「ボクはおじさん」の買い物再入門!
文・イラスト:大熊健郎 写真:馬場わかな 編集:落合真林子(CLASKA)
そう、 近頃の私は何を着たらいいかわからない病になって本気で悩んでいる。 10年、 20年前と比べてそれほど体形も変わってはいないはずなのに、 かつて似合っていた (と思っている) 服がどうもなじまない。 たしかに髪は白くなるばかりか肝心の量も激減 (という表現にとどめたい……)、 さらに顔の締まりもツヤも確実になくなっている。 自分ではたいして変わっていないと思っていたのだが、 実は日々の変化の積み重ねが想像以上に大きな影響を及ぼしていたことに気づかされ、 今さらながら愕然としているというのが正直なところ。
もういいオジサンになったことをいいかげん受け入れて年相応の落ち着いたカッコをすればよいと思いつつ、 どこか変化を受け入れたくない自分がいるのがまたやっかいだ。 通りで目にする同世代のオジサンには 「その顔とスタイルでその服装はないでしょ。 己を知れ!」 なんて心の中で毒舌を吐いているくせに、 自分のこととなると、 ちょっとでもよく見られたいという欲が払拭できずに悶々としているのがまた情けない……。 もう毎日の服に思い悩むなんて日々とはサヨナラして自分のスタイルを確立するぞ! という強い思いを私は今、 体中に漲らせているのである。
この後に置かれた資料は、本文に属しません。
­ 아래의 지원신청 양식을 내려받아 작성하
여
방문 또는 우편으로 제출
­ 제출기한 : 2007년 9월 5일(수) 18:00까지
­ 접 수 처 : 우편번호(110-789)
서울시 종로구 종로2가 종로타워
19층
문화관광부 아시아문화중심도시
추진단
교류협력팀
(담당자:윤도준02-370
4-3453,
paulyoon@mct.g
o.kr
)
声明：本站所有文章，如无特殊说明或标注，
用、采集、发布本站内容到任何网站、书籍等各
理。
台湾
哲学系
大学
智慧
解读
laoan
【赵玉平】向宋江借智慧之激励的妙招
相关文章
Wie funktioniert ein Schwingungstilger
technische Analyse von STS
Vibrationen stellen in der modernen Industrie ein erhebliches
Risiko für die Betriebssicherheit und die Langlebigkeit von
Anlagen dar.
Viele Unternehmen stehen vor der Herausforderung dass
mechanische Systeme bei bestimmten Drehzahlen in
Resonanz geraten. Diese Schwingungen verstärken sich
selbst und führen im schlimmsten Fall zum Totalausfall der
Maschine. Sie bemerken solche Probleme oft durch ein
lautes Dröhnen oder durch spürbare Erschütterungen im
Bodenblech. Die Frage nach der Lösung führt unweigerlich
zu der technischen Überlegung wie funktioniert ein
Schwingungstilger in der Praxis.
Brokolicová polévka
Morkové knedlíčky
前置きはこれくらいにして本題に入りたいと思います……。 というわけでスタイルの確立を目指す私がまず白羽の矢を立てたのがシャツである。 これまでの人生、 仕事柄もありオンオフほとんど変わらない恰好で過ごしてきたが、 仕事中はスーツを着た人に合う機会も多いのでシャツくらいは着て最低限の身だしなみは確保したいと考えてきた。
シャツといえば私が好きなのがラウンドカラー、 丸襟のシャツである。 この角の取れた襟にクラシックで貴族的なイメージを重ねて私は思わず 「萌え」 やすい。 ただ丸襟のシャツというと日本だと制服などの影響で女性的なイメージが強いせいか、 メンズ市場ではあまり市販されていない。 それがある時幸運な邂逅に恵まれたのである。
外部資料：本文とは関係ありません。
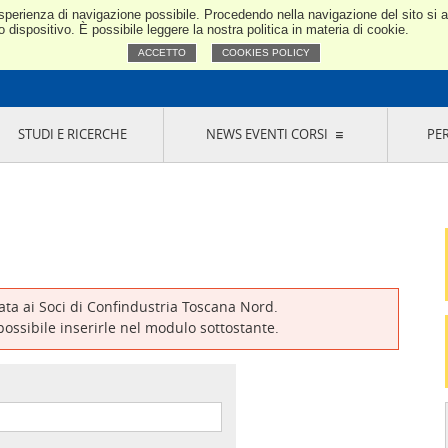
e esperienza di navigazione possibile. Procedendo nella navigazione del sito si
Confindustria Toscana Nord
dispositivo. È possibile leggere la nostra politica in materia di cookie.
ACCETTO
COOKIES POLICY
STUDI E RICERCHE
NEWS EVENTI CORSI
PE
VERNANCE
RISERVATI AI SOCI
NEWS
EVENTI
LA NOSTRA RETE
ONLINE
CORSI
LE SOCIETÀ
SIGLIO DI PRESIDENZA
SISTEMA CONFINDUSTRIA
SIGLIO GENERALE
PARTECIPAZIONI
IONI MERCEOLOGICHE
RAPPRESENTANZE IN ENTI ESTERNI
MMISSIONE DI
SOCIETÀ, CONSORZI, RETI DI IMPRESA E
SIGNAZIONE
GRUPPI DI ACQUISTO
vata ai Soci di Confindustria Toscana Nord.
GANI DI CONTROLLO
 possibile inserirle nel modulo sottostante.
ITATO PICCOLA
USTRIA
VANI IMPRENDITORI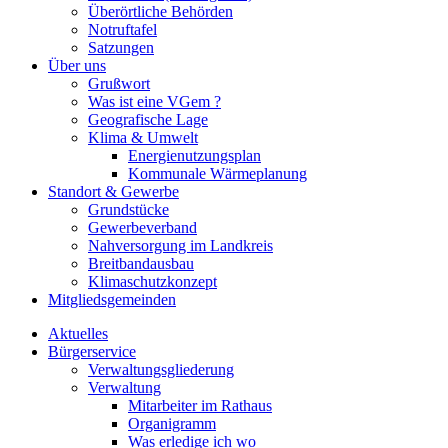
Überörtliche Behörden
Notruftafel
Satzungen
Über uns
Grußwort
Was ist eine VGem ?
Geografische Lage
Klima & Umwelt
Energienutzungsplan
Kommunale Wärmeplanung
Standort & Gewerbe
Grundstücke
Gewerbeverband
Nahversorgung im Landkreis
Breitbandausbau
Klimaschutzkonzept
Mitgliedsgemeinden
Aktuelles
Bürgerservice
Verwaltungsgliederung
Verwaltung
Mitarbeiter im Rathaus
Organigramm
Was erledige ich wo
土日ともなると 「ここは竹下通りか!」 と言いたくなるほどの喧騒と人込みに包まれる吉祥寺の街。 そんな吉祥寺のとある通りを、 人をかき分けるように歩いていた時だった。 ふと目を逸らすと、 「オーダーシャツの店 若林」 という文字が目に入った。 誘われるように脇道に入ると突然昭和の香りがする静かな佇まいの店が現れた。 ガラス越しに中を覗くと、 両側の棚にはシャツ用生地の反がずらりと並んでいる。 これが私と 「若林ワイシャツ店」 との出会いだった。
オーダーシャツなんて高いのでは? とお思いになる方も少なくないだろう。 それが実に良心的な価格から製作が可能なのである (税込み1万1000円〜)。 価格の差はシンプルに使用する生地の値段による。 イタリアやイギリスのインポート生地を使えば2、3万になるものもあるが、 スタート価格でも十分高品質の国産生地から選べるし、 ほかにもクオリティは申し分ないけど、 廃盤や取り扱い終了を理由にとってもお得なセール生地というのも常備されている。
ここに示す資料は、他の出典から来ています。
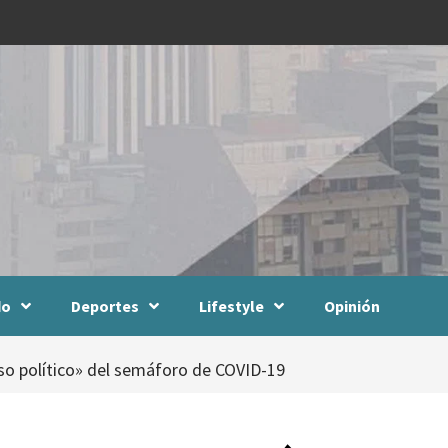
do
Deportes
Lifestyle
Opinión
uso político» del semáforo de COVID-19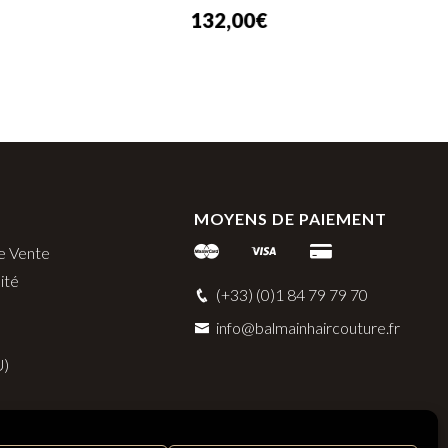
132,00
€
MOYENS DE PAIEMENT
e Vente
ité
(+33) (0)1 84 79 79 70
info@balmainhaircouture.fr
U)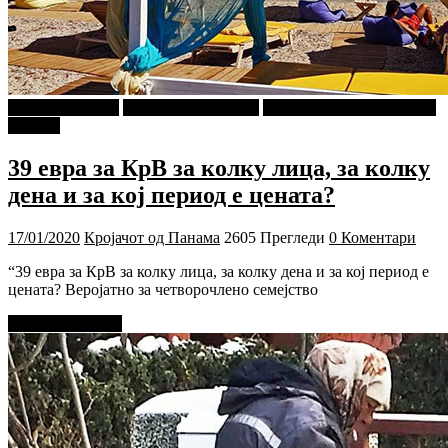
Г-дин. ЗАКАЧИ
Кројачот од Панама
ПРИКАСКИ ЗА "МАЛИ
ДЕЦА"
39 евра за КрВ за колку лица, за колку
дена и за кој период е цената?
17/01/2020
Кројачот од Панама
2605 Прегледи
0 Коментари
“39 евра за КрВ за колку лица, за колку дена и за кој период е
цената? Веројатно за четворочлено семејство
Прочитај повеќе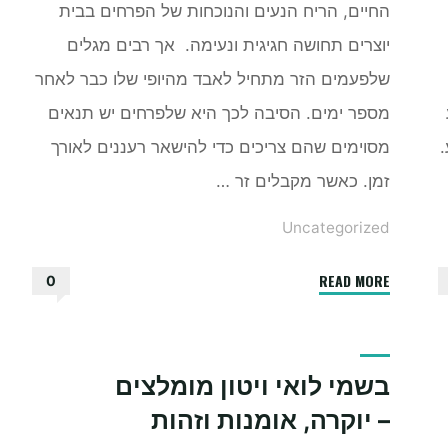
החיים, הריח הנעים והנוכחות של הפרחים בבית
יוצרים תחושה חגיגית ונעימה. אך רבים מגלים
שלפעמים הזר מתחיל לאבד מהיופי שלו כבר לאחר
מספר ימים. הסיבה לכך היא שלפרחים יש תנאים
מסוימים שהם צריכים כדי להישאר רעננים לאורך
זמן. כאשר מקבלים זר …
Uncategorized
"איך
READ MORE
0
לשמור
על
זר
בשמי לואי ויטון מומלצים
פרחים
– יוקרה, אומנות וזהות
טרי
לאורך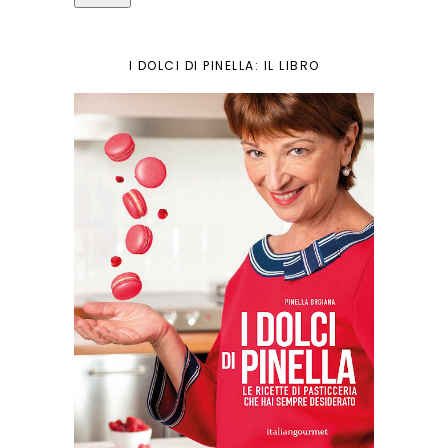
I DOLCI DI PINELLA: IL LIBRO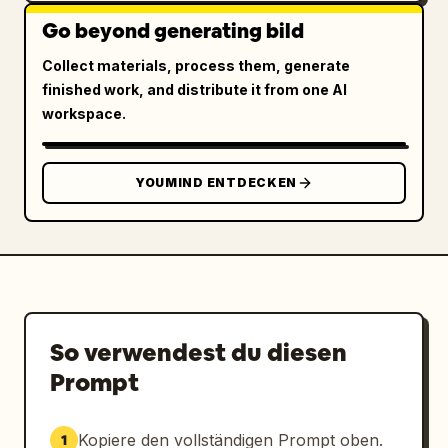
Go beyond generating bild
Collect materials, process them, generate
finished work, and distribute it from one AI
workspace.
YOUMIND ENTDECKEN
So verwendest du diesen
Prompt
Kopiere den vollständigen Prompt oben.
1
オーダーの流れはざっと次の通り。 まず生地を選び、 じっくり体の採寸を行う。 採寸が終わると今度は襟のかたちだとか、 カフスの長さやかたち、 ボタンの位置やポケットの有無といった細かなディテールを決めていく。 その後、 型紙製作、 裁断、 縫製、 ボタン付け、 検品、 プレスといった作業を経て、 約3週間で出来上がりとなる。
体にフィットしたシャツの着心地のよいこと。 これまで腕の長さが寸足らずだったり、 首が太くて第一ボタンが閉まらないといった既製品ではストレスに感じていた部分も全て解消し、 これぞ私のシャツと胸を張れるようになった。 女性モノのオーダーももちろん可能で、 体にフィットしたシャツばかりでなくゆったりした自分好みのラインでつくることができる。 「誂える」 という喜び、 ぜひみなさまにも体感していただきたい。
Profile
大熊健郎 Takeo Okuma
1969年東京生まれ。 大学卒業後、 イデー、 全日空機内誌 『翼の王国』 の編集者勤務を経て、 2007年 CLASKA のリニューアルを手掛ける。 同時に 「CLASKA Gallery & Shop "DO" 」をプロデュース。 ディレクターとしてバイイングから企画運営全般に関わっている。